> [Exercise description]
Check each line of the data below for the string "zijn". Then give the number of lines that have it, without anything else.

[Saved entries]
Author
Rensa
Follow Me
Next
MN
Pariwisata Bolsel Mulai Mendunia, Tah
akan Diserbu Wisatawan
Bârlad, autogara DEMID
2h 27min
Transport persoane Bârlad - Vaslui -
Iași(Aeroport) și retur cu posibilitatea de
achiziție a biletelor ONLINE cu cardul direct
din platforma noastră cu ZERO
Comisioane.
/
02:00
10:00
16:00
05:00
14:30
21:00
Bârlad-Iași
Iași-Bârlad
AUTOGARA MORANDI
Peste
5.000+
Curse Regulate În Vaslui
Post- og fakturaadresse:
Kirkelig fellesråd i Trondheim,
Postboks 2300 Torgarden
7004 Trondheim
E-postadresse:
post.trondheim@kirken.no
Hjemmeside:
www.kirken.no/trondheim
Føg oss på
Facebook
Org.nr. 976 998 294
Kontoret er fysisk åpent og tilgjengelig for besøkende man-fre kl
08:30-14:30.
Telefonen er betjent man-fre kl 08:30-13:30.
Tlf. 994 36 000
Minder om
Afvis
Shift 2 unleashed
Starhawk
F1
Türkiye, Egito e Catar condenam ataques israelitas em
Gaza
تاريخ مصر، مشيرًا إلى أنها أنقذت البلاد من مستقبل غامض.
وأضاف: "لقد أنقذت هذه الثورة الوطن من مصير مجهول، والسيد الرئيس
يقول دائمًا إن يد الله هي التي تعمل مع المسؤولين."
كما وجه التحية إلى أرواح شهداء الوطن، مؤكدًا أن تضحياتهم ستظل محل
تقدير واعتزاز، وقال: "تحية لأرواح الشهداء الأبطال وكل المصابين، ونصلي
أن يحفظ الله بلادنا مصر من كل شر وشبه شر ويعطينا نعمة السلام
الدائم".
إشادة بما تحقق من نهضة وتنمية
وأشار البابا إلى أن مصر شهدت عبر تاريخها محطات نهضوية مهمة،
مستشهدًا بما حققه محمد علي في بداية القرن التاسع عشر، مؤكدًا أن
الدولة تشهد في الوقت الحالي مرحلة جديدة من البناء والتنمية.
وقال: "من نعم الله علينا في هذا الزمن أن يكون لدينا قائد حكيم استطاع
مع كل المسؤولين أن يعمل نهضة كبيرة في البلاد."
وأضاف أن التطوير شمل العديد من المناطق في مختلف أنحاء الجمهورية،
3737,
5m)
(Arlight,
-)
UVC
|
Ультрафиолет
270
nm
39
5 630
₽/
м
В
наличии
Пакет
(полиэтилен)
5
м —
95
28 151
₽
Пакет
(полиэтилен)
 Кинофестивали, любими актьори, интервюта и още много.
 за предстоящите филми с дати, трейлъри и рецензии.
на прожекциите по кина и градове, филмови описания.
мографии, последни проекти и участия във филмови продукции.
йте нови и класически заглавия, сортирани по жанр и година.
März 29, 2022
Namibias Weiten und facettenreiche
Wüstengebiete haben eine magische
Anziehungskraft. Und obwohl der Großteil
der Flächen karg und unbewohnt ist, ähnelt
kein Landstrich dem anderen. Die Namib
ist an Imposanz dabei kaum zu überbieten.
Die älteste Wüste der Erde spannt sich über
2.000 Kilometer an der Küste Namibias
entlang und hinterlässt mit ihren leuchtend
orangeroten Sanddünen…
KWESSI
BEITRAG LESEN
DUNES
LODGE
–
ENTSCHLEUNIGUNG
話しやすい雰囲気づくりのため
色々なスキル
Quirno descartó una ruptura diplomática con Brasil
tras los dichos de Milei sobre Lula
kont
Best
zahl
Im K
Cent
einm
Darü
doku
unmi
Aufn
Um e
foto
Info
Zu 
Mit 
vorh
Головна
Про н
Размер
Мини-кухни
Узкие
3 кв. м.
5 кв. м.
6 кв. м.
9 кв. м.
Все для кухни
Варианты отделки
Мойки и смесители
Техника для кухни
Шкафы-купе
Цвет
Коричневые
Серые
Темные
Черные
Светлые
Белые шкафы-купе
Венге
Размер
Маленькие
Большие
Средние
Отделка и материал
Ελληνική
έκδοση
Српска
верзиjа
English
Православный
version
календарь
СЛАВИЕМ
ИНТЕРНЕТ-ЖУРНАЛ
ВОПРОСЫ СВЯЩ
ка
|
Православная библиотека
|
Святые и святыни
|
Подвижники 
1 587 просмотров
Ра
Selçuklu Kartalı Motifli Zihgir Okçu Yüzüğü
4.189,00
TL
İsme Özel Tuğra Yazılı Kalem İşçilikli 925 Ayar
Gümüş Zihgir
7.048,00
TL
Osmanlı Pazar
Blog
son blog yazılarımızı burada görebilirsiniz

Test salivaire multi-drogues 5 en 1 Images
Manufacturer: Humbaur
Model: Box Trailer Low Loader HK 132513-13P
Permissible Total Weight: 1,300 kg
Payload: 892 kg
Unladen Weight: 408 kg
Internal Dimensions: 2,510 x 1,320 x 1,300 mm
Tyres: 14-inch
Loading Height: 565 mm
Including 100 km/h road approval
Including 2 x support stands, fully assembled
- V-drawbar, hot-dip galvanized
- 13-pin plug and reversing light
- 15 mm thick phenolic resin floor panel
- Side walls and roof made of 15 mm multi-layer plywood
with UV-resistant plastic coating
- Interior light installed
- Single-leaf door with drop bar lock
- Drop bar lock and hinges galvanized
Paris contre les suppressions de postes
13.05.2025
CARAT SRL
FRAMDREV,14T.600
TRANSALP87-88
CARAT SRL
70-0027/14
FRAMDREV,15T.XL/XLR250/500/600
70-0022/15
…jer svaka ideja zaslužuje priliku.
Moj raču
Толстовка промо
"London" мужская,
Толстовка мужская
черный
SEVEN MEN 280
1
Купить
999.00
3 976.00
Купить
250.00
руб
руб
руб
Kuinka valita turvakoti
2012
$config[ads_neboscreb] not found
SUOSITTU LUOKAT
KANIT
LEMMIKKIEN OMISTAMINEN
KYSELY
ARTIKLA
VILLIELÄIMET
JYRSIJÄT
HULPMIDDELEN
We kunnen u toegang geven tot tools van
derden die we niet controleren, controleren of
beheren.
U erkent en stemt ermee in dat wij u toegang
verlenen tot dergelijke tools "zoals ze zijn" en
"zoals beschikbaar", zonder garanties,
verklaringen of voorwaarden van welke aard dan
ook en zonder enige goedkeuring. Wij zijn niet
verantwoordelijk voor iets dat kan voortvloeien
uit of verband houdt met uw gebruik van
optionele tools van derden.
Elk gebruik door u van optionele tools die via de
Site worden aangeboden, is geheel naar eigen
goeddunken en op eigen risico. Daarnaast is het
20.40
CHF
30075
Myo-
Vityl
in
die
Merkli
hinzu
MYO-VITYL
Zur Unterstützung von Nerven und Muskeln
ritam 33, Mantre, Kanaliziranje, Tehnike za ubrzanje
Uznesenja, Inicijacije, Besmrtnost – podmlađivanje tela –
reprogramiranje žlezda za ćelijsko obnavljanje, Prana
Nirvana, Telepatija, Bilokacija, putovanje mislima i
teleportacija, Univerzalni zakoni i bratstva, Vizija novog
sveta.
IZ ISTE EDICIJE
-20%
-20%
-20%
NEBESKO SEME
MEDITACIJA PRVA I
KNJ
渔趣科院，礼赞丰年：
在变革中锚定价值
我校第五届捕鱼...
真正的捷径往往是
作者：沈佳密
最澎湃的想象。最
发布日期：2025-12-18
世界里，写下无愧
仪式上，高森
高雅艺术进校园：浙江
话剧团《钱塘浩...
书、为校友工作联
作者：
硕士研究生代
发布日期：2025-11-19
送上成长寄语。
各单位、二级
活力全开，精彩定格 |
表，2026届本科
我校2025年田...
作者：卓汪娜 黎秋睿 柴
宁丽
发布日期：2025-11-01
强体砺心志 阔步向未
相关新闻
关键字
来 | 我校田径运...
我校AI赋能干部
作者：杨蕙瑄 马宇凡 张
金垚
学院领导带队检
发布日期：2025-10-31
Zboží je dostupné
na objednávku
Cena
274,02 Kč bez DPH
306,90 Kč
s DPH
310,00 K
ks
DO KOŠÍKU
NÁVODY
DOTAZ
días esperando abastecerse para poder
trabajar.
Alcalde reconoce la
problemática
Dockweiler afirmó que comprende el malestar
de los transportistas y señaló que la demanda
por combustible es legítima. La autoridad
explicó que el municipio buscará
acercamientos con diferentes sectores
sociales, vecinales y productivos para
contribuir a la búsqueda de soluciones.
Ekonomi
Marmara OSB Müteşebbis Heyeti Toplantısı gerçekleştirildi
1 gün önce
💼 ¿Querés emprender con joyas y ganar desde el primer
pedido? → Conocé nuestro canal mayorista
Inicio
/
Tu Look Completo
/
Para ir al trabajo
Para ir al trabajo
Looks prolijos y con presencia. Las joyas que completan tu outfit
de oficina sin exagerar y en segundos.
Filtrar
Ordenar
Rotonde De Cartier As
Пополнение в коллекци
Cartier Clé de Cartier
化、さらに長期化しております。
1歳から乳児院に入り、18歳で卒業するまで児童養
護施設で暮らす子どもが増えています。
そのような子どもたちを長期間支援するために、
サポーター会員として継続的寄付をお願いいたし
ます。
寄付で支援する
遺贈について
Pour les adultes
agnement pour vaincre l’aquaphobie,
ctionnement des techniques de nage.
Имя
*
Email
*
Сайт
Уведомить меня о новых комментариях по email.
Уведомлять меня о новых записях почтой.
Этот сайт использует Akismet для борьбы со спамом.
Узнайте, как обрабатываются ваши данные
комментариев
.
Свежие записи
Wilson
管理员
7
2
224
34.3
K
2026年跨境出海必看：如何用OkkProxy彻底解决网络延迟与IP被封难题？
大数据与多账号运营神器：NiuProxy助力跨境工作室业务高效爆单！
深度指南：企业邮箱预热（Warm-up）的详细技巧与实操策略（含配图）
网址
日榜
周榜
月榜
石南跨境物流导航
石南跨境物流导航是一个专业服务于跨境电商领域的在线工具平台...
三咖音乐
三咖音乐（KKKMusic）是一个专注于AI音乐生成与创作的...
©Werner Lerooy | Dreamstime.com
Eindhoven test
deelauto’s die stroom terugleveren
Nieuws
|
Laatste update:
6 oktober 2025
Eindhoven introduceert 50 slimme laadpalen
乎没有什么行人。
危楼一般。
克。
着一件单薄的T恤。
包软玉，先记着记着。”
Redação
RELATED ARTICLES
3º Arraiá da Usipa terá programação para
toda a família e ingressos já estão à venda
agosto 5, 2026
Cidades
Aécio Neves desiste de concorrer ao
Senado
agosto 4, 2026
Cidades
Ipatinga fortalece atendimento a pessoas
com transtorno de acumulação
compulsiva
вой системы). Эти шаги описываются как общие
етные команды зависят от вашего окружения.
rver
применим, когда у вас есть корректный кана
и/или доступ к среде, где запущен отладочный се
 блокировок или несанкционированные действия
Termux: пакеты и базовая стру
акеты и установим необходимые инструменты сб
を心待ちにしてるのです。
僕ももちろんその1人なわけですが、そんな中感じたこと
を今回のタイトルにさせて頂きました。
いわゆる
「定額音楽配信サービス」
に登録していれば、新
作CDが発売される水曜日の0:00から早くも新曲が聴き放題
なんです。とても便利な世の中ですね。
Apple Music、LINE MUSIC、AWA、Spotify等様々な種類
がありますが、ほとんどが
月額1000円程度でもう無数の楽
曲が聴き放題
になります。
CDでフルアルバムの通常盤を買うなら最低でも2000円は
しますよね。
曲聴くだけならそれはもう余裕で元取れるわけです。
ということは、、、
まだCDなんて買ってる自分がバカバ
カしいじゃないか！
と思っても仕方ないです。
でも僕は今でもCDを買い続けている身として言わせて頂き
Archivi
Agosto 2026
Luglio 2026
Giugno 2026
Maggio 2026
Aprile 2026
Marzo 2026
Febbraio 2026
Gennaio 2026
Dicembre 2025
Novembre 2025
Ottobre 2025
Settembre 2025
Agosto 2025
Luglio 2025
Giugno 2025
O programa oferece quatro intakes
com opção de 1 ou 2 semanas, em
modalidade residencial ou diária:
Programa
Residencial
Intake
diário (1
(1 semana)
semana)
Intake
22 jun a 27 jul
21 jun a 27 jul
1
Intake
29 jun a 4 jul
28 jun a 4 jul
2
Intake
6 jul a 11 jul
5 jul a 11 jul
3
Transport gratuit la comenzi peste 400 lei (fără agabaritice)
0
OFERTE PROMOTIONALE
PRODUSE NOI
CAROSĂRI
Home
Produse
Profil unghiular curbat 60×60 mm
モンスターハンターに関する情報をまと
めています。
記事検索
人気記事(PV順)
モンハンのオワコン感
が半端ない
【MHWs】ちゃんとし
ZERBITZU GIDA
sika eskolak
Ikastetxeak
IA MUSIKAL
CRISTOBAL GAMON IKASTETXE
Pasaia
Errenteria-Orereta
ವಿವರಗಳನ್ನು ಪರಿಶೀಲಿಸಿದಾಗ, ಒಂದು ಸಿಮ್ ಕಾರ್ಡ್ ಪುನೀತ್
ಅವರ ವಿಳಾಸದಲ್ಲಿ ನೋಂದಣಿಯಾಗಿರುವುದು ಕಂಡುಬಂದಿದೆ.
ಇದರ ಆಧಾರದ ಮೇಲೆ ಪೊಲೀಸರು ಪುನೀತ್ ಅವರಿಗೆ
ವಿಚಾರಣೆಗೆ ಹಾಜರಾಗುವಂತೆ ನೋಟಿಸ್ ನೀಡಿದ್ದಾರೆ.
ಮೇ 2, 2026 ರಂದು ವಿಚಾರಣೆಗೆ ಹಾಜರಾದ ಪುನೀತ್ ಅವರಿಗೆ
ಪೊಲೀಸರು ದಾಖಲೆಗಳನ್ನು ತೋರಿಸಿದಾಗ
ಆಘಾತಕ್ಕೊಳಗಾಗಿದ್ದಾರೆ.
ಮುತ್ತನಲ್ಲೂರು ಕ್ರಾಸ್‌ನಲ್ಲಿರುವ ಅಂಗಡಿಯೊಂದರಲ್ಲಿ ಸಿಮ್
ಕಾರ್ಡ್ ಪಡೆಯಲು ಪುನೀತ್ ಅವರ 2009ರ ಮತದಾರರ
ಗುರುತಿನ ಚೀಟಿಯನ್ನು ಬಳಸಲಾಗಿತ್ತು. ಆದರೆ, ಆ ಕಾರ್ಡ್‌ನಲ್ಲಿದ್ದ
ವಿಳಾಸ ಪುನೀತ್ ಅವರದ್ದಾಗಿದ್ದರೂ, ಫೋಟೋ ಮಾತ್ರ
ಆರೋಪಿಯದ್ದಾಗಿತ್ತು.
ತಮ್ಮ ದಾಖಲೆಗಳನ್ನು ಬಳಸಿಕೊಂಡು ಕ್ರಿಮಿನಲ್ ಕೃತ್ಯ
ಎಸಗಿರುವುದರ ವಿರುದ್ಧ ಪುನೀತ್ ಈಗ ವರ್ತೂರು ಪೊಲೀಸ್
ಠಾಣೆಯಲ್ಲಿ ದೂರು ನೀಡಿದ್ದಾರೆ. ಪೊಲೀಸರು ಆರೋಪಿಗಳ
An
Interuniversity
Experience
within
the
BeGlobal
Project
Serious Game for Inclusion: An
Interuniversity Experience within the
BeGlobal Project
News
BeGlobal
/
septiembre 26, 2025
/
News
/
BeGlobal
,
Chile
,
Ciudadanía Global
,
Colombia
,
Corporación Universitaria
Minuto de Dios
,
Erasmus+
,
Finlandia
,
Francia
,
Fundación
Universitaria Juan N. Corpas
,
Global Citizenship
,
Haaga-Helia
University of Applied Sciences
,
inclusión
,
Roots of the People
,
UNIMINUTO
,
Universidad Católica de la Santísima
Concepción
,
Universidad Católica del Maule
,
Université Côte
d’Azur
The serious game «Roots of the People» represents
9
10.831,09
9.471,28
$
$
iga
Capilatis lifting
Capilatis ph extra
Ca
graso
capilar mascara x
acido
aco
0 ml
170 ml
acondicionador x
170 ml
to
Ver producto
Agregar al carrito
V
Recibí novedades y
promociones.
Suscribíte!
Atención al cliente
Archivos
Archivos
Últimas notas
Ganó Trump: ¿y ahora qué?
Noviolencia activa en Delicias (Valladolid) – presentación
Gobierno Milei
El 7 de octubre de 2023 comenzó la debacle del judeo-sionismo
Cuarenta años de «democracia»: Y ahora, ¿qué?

> [Expected answer]
2